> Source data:
----
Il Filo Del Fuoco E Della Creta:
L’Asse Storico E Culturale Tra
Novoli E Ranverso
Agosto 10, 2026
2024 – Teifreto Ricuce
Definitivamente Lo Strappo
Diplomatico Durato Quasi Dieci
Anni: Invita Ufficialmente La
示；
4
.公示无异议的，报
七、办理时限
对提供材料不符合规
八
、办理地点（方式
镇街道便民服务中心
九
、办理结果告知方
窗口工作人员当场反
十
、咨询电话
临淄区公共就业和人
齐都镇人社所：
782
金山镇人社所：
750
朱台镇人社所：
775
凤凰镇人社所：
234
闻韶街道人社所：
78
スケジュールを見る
----
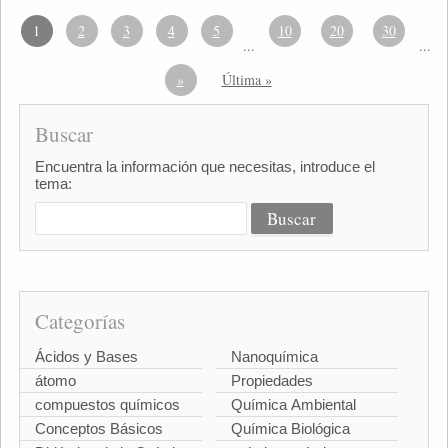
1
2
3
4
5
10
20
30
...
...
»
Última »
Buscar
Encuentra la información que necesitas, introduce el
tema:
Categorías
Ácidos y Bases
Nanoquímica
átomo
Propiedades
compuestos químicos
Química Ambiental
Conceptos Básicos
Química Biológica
----
> TASK BRIEF:
Output the lines of the records above exactly as they appear, from the line containing "Química Ambiental" through the line containing "Química Biológica".

> FINAL ANSWER:
Química Ambiental
Conceptos Básicos
Química Biológica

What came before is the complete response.